Drawing on his Irish roots, Banville has set Birchwood on an estate by that name in Ireland. Gabriel Godkin is a man returned to his family's ruined estate, looking back through his childhood at the truths of his family and his country. Through an extended flashback, we see Gabriel struggle with a cold father, a crazed mother and grandmother, all wobbling on the edges of an insanity that Gabriel acknowledges runs through his own blood. At the same time, in the background, we see Ireland falling apart as the people starve through the potato famine, the landed gentry lose their precarious place in the society, and Gabriel escapes from his family and finds his way into the traveling circus.
Through this strange transition from landed gentry to itinerate performer, Banville allows Gabriel to explore the idea of family-the ones we are born into and with whom we are forever connected by blood, and the ones we cobble together in the courses of our strange lives-and come to terms with his own self and his history.
Banville is a master at developing characters and exploring their interior landscapes while the characters are exploring some exterior one.

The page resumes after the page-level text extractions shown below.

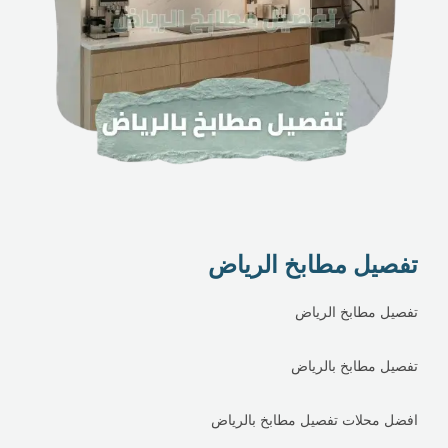
تفصيل مطابخ الرياض
تفصيل مطابخ الرياض
تفصيل مطابخ بالرياض
افضل محلات تفصيل مطابخ بالرياض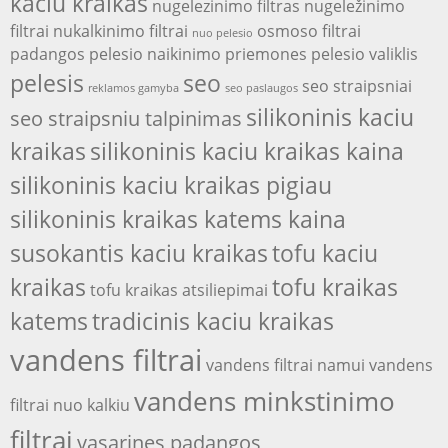
kaciu kraikas
nugelezinimo filtras
nugeležinimo
filtrai
nukalkinimo filtrai
osmoso filtrai
nuo pelesio
padangos
pelesio naikinimo priemones
pelesio valiklis
pelesis
seo
seo straipsniai
reklamos gamyba
seo paslaugos
silikoninis kaciu
seo straipsniu talpinimas
kraikas
silikoninis kaciu kraikas kaina
silikoninis kaciu kraikas pigiau
silikoninis kraikas katems kaina
susokantis kaciu kraikas
tofu kaciu
kraikas
tofu kraikas
tofu kraikas atsiliepimai
katems
tradicinis kaciu kraikas
vandens filtrai
vandens filtrai namui
vandens
vandens minkstinimo
filtrai nuo kalkiu
filtrai
vasarines padangos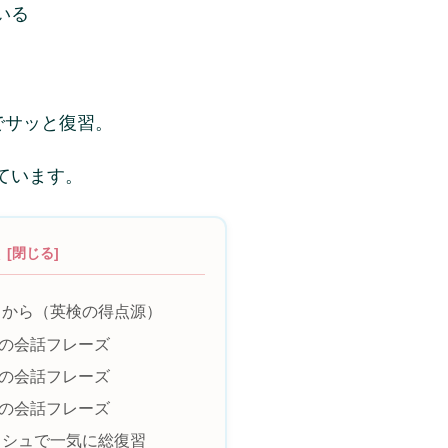
いる
でサッと復習。
ています。
次
」から（英検の得点源）
タの会話フレーズ
タの会話フレーズ
タの会話フレーズ
ッシュで一気に総復習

Poetic and careful, he affords the reader a series of small pleasures as he describes and conjures interesting people and places.
Early in the novel, Gabriel explains "...it was as if in the deep wood's gloom I had recognized, in me all along, waiting, an empty place where I could put the most disparate things and they would hang together." The novel Birchwood also has such places, recognized by Banville, where he has carefully placed, for the reader to discover, disparate things-the ideas of family and home, the Irish potato famine, and the circus, of all things-that hang together beautifully.
Armchair Interview says: Well worth the read of this reissued book.